If you don't have time to read Mike's whole post (which I recommend), here is the heart of his well-reasoned article:
"For years and years and years, literary fiction has been a losing proposition for publishers, and income from genre fiction has subsidized their spending on books that few folks read outside of college courses. In short, commercial fiction pays for literary fiction, despite literators despising commercial fiction. Now that economic realities have caught up with literary fiction, literary writers are facing the same life-choices that the rest of us have been handling for decades. It’s a bubble that’s bursting, the same way the techno-thriller, horror and cyberpunk bubbles burst. It’s the reality of the publishing economy that’s causing this economic disruption, not ebooks.
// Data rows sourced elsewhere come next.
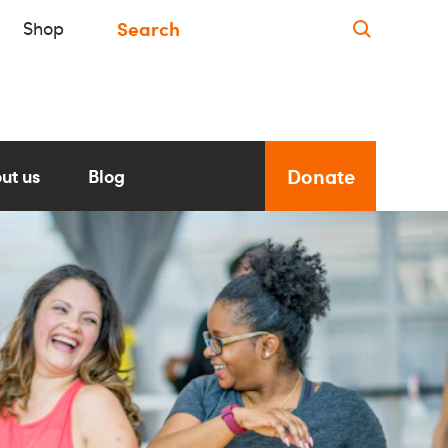
Shop
Donate
ut us
Blog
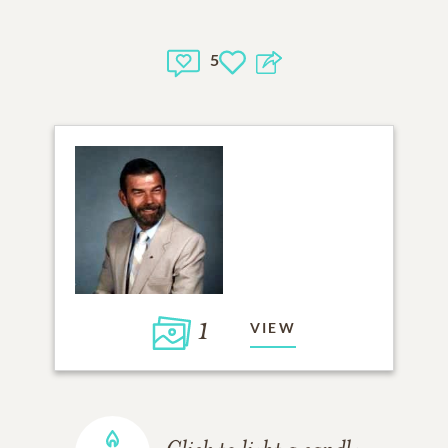
5
1
VIEW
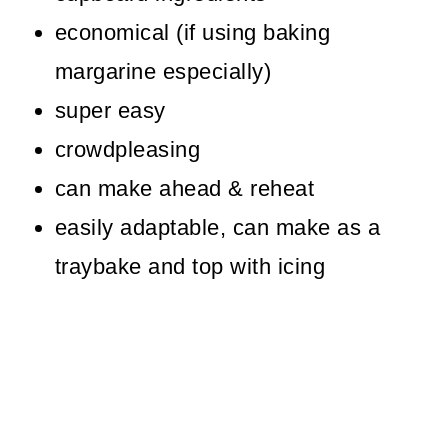
Other Old Fashioned School
economical (if using baking
Puddings
margarine especially)
Old Fashioned Baked Chocolate
super easy
Sponge Pudding
crowdpleasing
can make ahead & reheat
easily adaptable, can make as a
traybake and top with icing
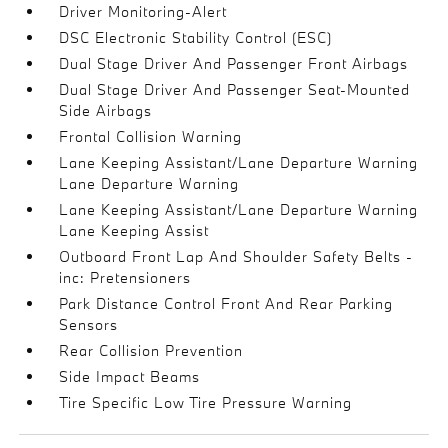
Driver Monitoring-Alert
DSC Electronic Stability Control (ESC)
Dual Stage Driver And Passenger Front Airbags
Dual Stage Driver And Passenger Seat-Mounted
Side Airbags
Frontal Collision Warning
Lane Keeping Assistant/Lane Departure Warning
Lane Departure Warning
Lane Keeping Assistant/Lane Departure Warning
Lane Keeping Assist
Outboard Front Lap And Shoulder Safety Belts -
inc: Pretensioners
Park Distance Control Front And Rear Parking
Sensors
Rear Collision Prevention
Side Impact Beams
Tire Specific Low Tire Pressure Warning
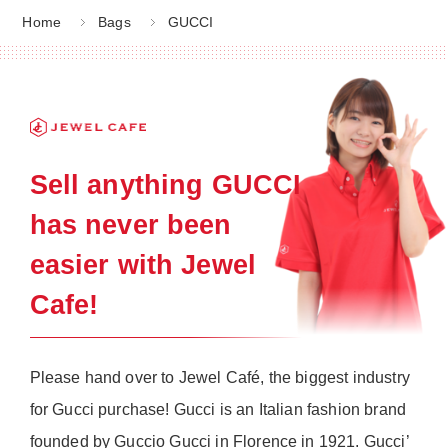
Home
Bags
GUCCI
Sell anything GUCCI
has never been
easier with Jewel
Cafe!
Please hand over to Jewel Café, the biggest industry
for Gucci purchase! Gucci is an Italian fashion brand
founded by Guccio Gucci in Florence in 1921. Gucci’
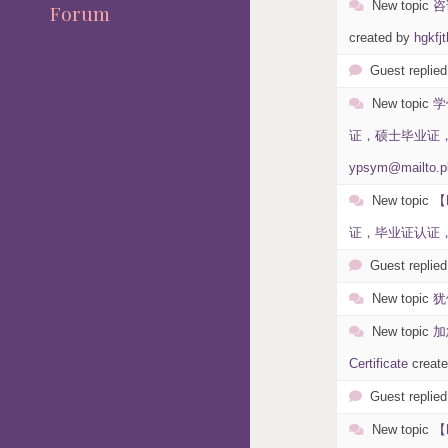
New topic
咨
Forum
created by
hgkfjt
Guest replied
New topic
学
证，硕士毕业证，本科
ypsym@mailto.p
New topic
【
证，毕业证认证，假
Guest replied
New topic
犹
New topic
加
Certificate
creat
Guest replied
New topic
【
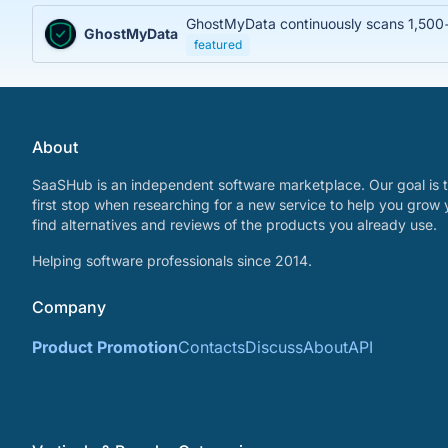
GhostMyData continuously scans 1,500+ 
GhostMyData
featured
About
SaaSHub is an independent software marketplace. Our goal is t
first stop when researching for a new service to help you grow 
find alternatives and reviews of the products you already use.
Helping software professionals since 2014.
Company
Product Promotion
Contacts
Discuss
About
API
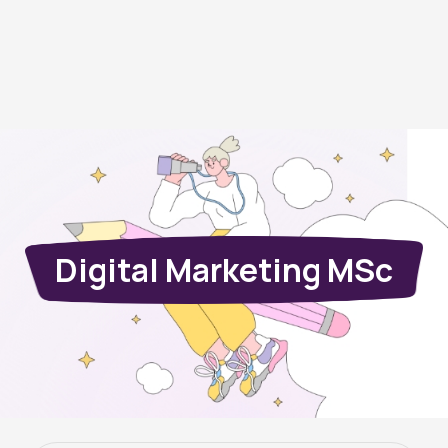
Digital Marketing MSc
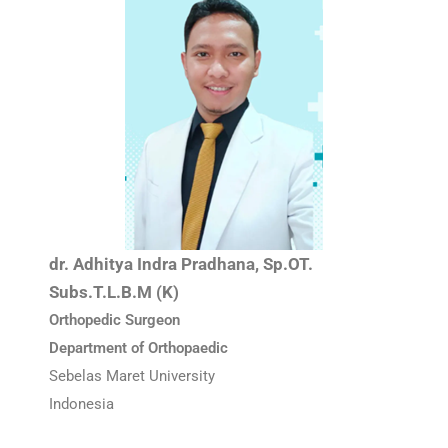
dr. Adhitya Indra Pradhana, Sp.OT.
Subs.T.L.B.M (K)
Orthopedic Surgeon
Department of Orthopaedic
Sebelas Maret University
Indonesia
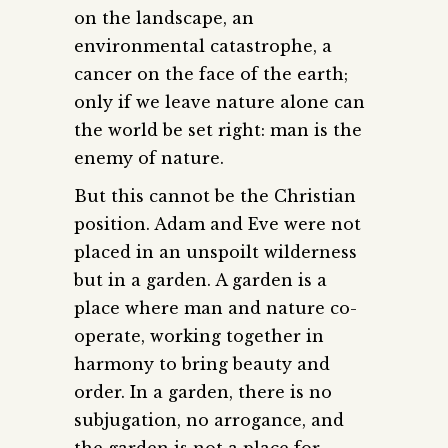
on the landscape, an
environmental catastrophe, a
cancer on the face of the earth;
only if we leave nature alone can
the world be set right: man is the
enemy of nature.
But this cannot be the Christian
position. Adam and Eve were not
placed in an unspoilt wilderness
but in a garden. A garden is a
place where man and nature co-
operate, working together in
harmony to bring beauty and
order. In a garden, there is no
subjugation, no arrogance, and
the garden is not a place for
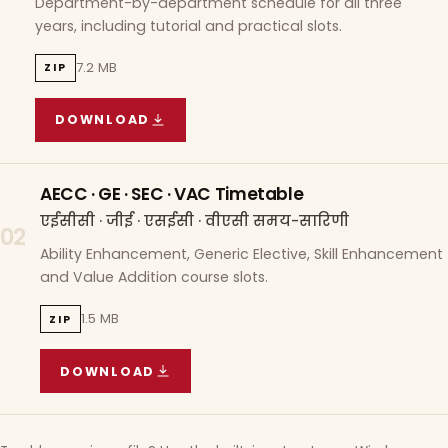
Department-by-department schedule for all three
years, including tutorial and practical slots.
7.2 MB
ZIP
DOWNLOAD
COURSE WISE TIMETABLE
(
7.2 MB
ZIP ARCHIVE)
AECC · GE · SEC · VAC Timetable
एईसीसी · जीई · एसईसी · वीएसी समय-सारिणी
02
Ability Enhancement, Generic Elective, Skill Enhancement
and Value Addition course slots.
1.5 MB
ZIP
DOWNLOAD
AECC · GE · SEC · VAC TIMETABLE
(
1.5 MB
ZIP A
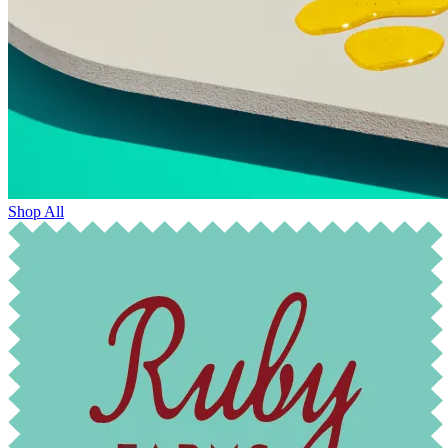
Shop All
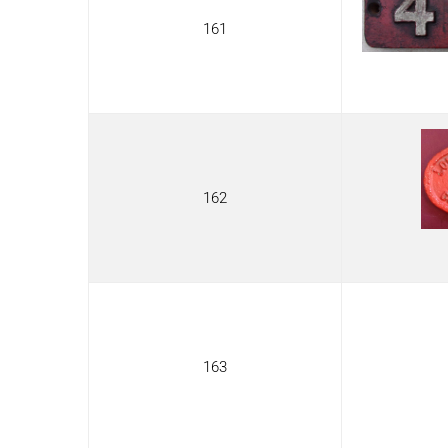
161
162
163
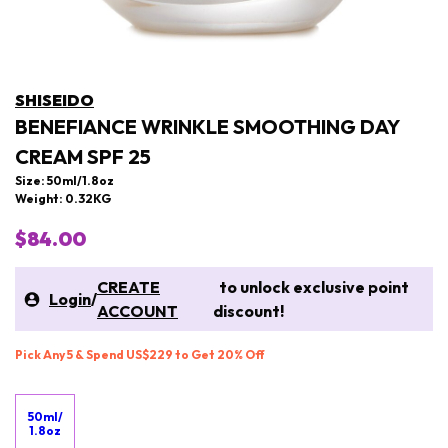
SHISEIDO
BENEFIANCE WRINKLE SMOOTHING DAY
CREAM SPF 25
Size: 50ml/1.8oz
Weight: 0.32KG
$84.00
CREATE
to unlock exclusive point
Login
/
ACCOUNT
discount!
Pick Any 5 & Spend US$229 to Get 20% Off
50ml/
1.8oz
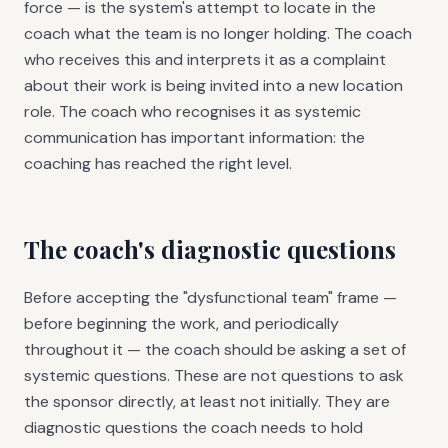
force — is the system's attempt to locate in the
coach what the team is no longer holding. The coach
who receives this and interprets it as a complaint
about their work is being invited into a new location
role. The coach who recognises it as systemic
communication has important information: the
coaching has reached the right level.
The coach's diagnostic questions
Before accepting the "dysfunctional team" frame —
before beginning the work, and periodically
throughout it — the coach should be asking a set of
systemic questions. These are not questions to ask
the sponsor directly, at least not initially. They are
diagnostic questions the coach needs to hold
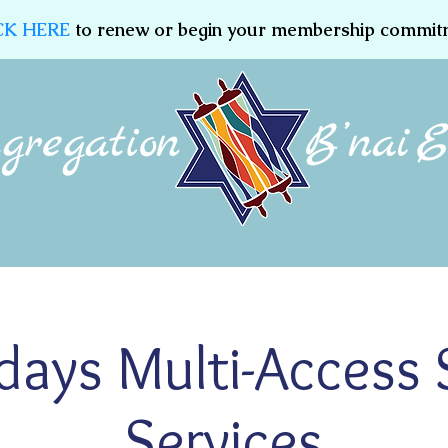
CK HERE
to renew or begin your membership commit
Membership
Jewish Education
Women of CBE
ridays Multi-Access
Services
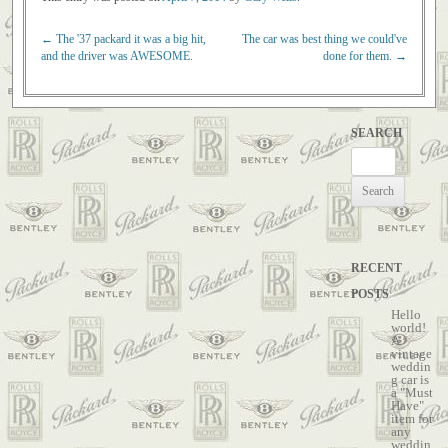
←
The '37 packard it was a big hit,
The car was best thing we could've
Post navigation
and the driver was AWESOME.
done for them.
→
SEARCH
Search
for:
RECENT
POSTS
Hello
world!
A
vintage
weddin
g car is
a "Must
Have"
item for
any
weddin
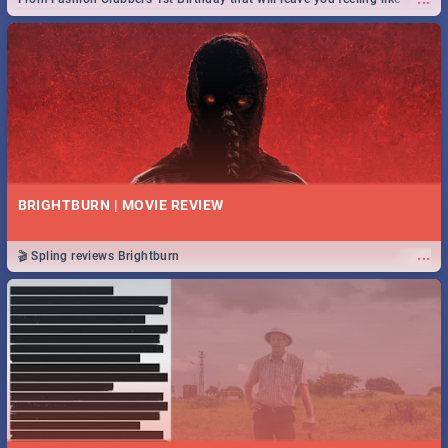
royalty to Durban's epic Rage Festival for one massive jol.
BRIGHTBURN | MOVIE REVIEW
...
🎬 Spling reviews Brightburn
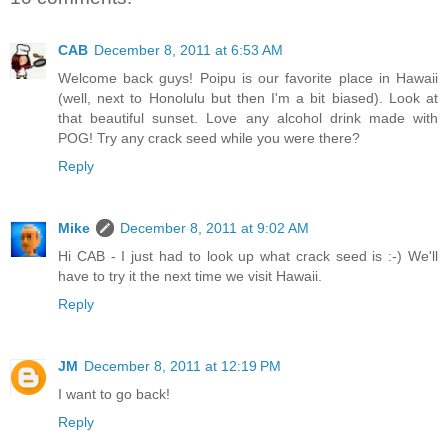
CAB
December 8, 2011 at 6:53 AM
Welcome back guys! Poipu is our favorite place in Hawaii
(well, next to Honolulu but then I'm a bit biased). Look at
that beautiful sunset. Love any alcohol drink made with
POG! Try any crack seed while you were there?
Reply
Mike
December 8, 2011 at 9:02 AM
Hi CAB - I just had to look up what crack seed is :-) We'll
have to try it the next time we visit Hawaii.
Reply
JM
December 8, 2011 at 12:19 PM
I want to go back!
Reply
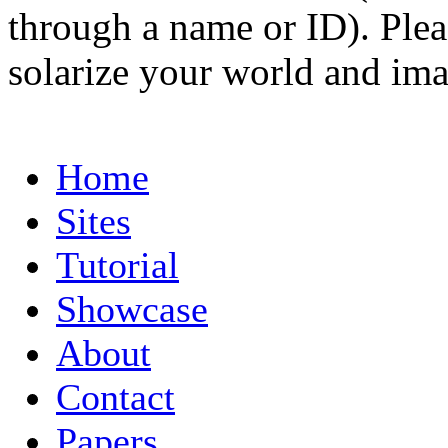
through a name or ID). Pleas
solarize your world and ima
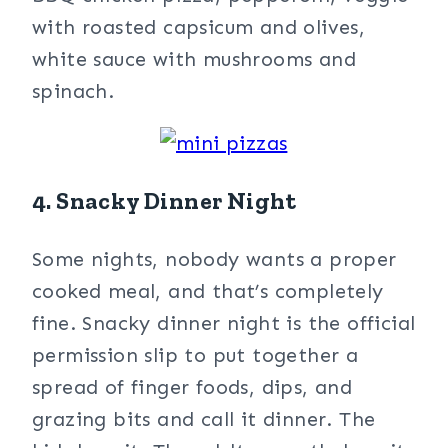
with roasted capsicum and olives,
white sauce with mushrooms and
spinach.
4. Snacky Dinner Night
Some nights, nobody wants a proper
cooked meal, and that’s completely
fine. Snacky dinner night is the official
permission slip to put together a
spread of finger foods, dips, and
grazing bits and call it dinner. The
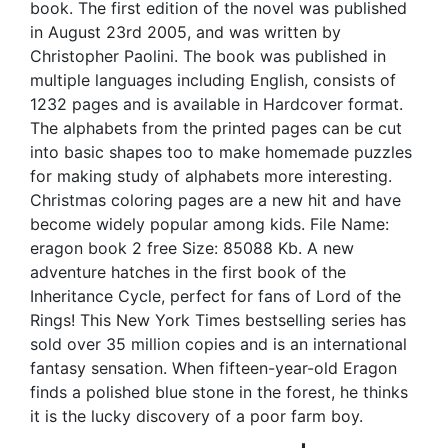
book. The first edition of the novel was published
in August 23rd 2005, and was written by
Christopher Paolini. The book was published in
multiple languages including English, consists of
1232 pages and is available in Hardcover format.
The alphabets from the printed pages can be cut
into basic shapes too to make homemade puzzles
for making study of alphabets more interesting.
Christmas coloring pages are a new hit and have
become widely popular among kids. File Name:
eragon book 2 free Size: 85088 Kb. A new
adventure hatches in the first book of the
Inheritance Cycle, perfect for fans of Lord of the
Rings! This New York Times bestselling series has
sold over 35 million copies and is an international
fantasy sensation. When fifteen-year-old Eragon
finds a polished blue stone in the forest, he thinks
it is the lucky discovery of a poor farm boy.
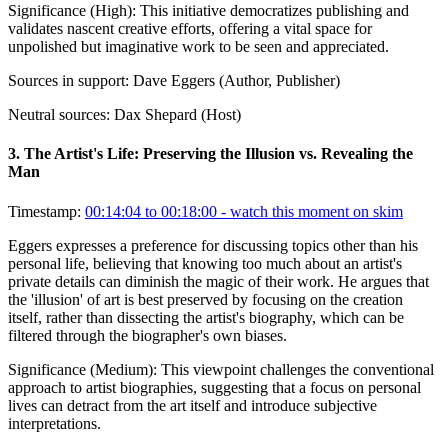
Significance (
High
):
This initiative democratizes publishing and
validates nascent creative efforts, offering a vital space for
unpolished but imaginative work to be seen and appreciated.
Sources in support:
Dave Eggers (Author, Publisher)
Neutral sources:
Dax Shepard (Host)
3
.
The Artist's Life: Preserving the Illusion vs. Revealing the
Man
Timestamp:
00:14:04 to 00:18:00
- watch this moment on skim
Eggers expresses a preference for discussing topics other than his
personal life, believing that knowing too much about an artist's
private details can diminish the magic of their work. He argues that
the 'illusion' of art is best preserved by focusing on the creation
itself, rather than dissecting the artist's biography, which can be
filtered through the biographer's own biases.
Significance (
Medium
):
This viewpoint challenges the conventional
approach to artist biographies, suggesting that a focus on personal
lives can detract from the art itself and introduce subjective
interpretations.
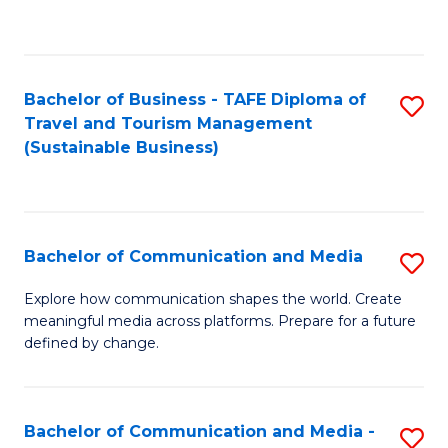
C
Fa
Bachelor of Business - TAFE Diploma of
S
Travel and Tourism Management
to
(Sustainable Business)
C
Fa
Bachelor of Communication and Media
S
B
Explore how communication shapes the world. Create
meaningful media across platforms. Prepare for a future
of
defined by change.
C
a
Bachelor of Communication and Media -
S
M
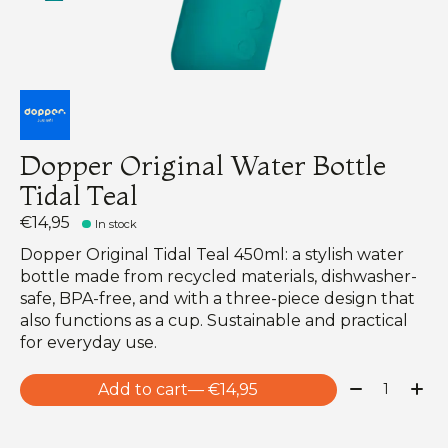
Dopper Original Water Bottle
Tidal Teal
€14,95
In stock
Dopper Original Tidal Teal 450ml: a stylish water
bottle made from recycled materials, dishwasher-
safe, BPA-free, and with a three-piece design that
also functions as a cup. Sustainable and practical
for everyday use.
Quantity:
Add to cart
— €14,95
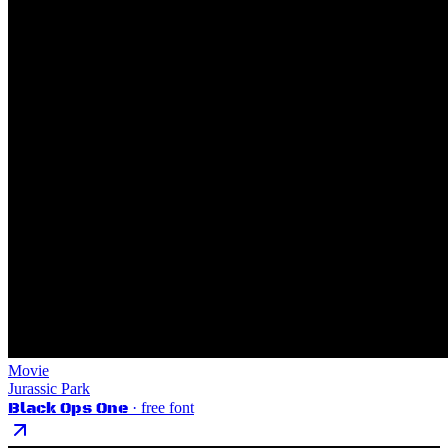
Movie
Jurassic Park
Black Ops One
· free font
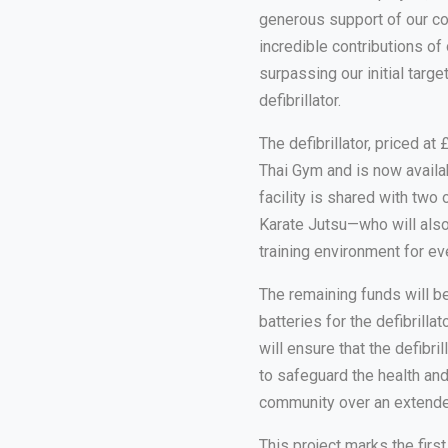
generous support of our c
incredible contributions of
surpassing our initial targ
defibrillator.
The defibrillator, priced a
Thai Gym and is now availabl
facility is shared with t
Karate Jutsu—who will also
training environment for ev
The remaining funds will b
batteries for the defibrillat
will ensure that the defibr
to safeguard the health a
community over an extende
This project marks the firs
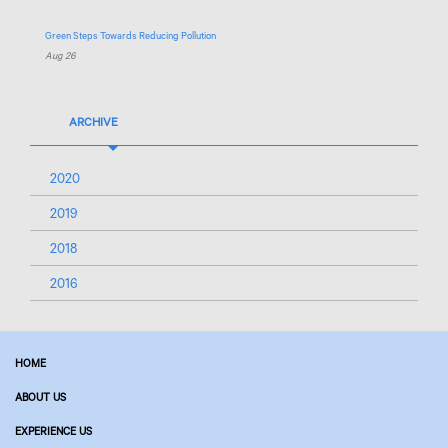
Green Steps Towards Reducing Pollution
Aug 26
ARCHIVE
2020
2019
2018
2016
HOME
ABOUT US
EXPERIENCE US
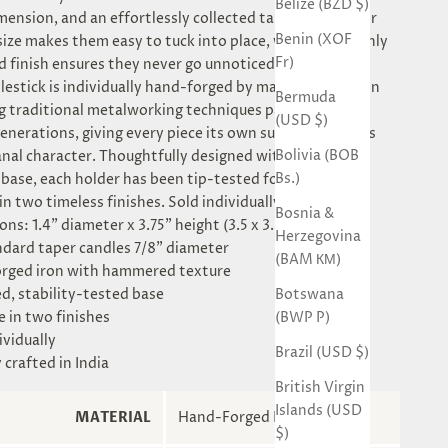
Belize (BZD $)
mension, and an effortlessly collected tablescape. Their
Benin (XOF
ize makes them easy to tuck into place, while their richly
Fr)
finish ensures they never go unnoticed.
lestick is individually hand-forged by master artisans in
Bermuda
ng traditional metalworking techniques passed down
(USD $)
enerations, giving every piece its own subtle variations
Bolivia (BOB
anal character. Thoughtfully designed with a sturdy
Bs.)
base, each holder has been tip-tested for stability.
in two timeless finishes. Sold individually.
Bosnia &
ns: 1.4" diameter x 3.75" height (3.5 x 3.5 x 9.5 cm)
Herzegovina
andard taper candles 7/8" diameter
(BAM КМ)
rged iron with hammered texture
Botswana
d, stability-tested base
(BWP P)
e in two finishes
ividually
Brazil (USD $)
y crafted in India
British Virgin
Islands (USD
MATERIAL
Hand-Forged Iron
$)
As I’ve showed in previous posts, ebooks are actually more profitable for publishers than paper books. In the digital economy, publishers will profit more, though their cash flow will fall—a point I’m very surprised the Wall Street Journal, of all publications, has failed to recognize. "
My own take on the subject, published last month on AOL.com, might add some perspective, as well. You can find it reprinted here. Personally, since owning a Kindle, I actually buy more books than I ever did. It's so much easier than truckin' on down to the public library! I hope you'll share your own thoughts about e-books as part of this discussion.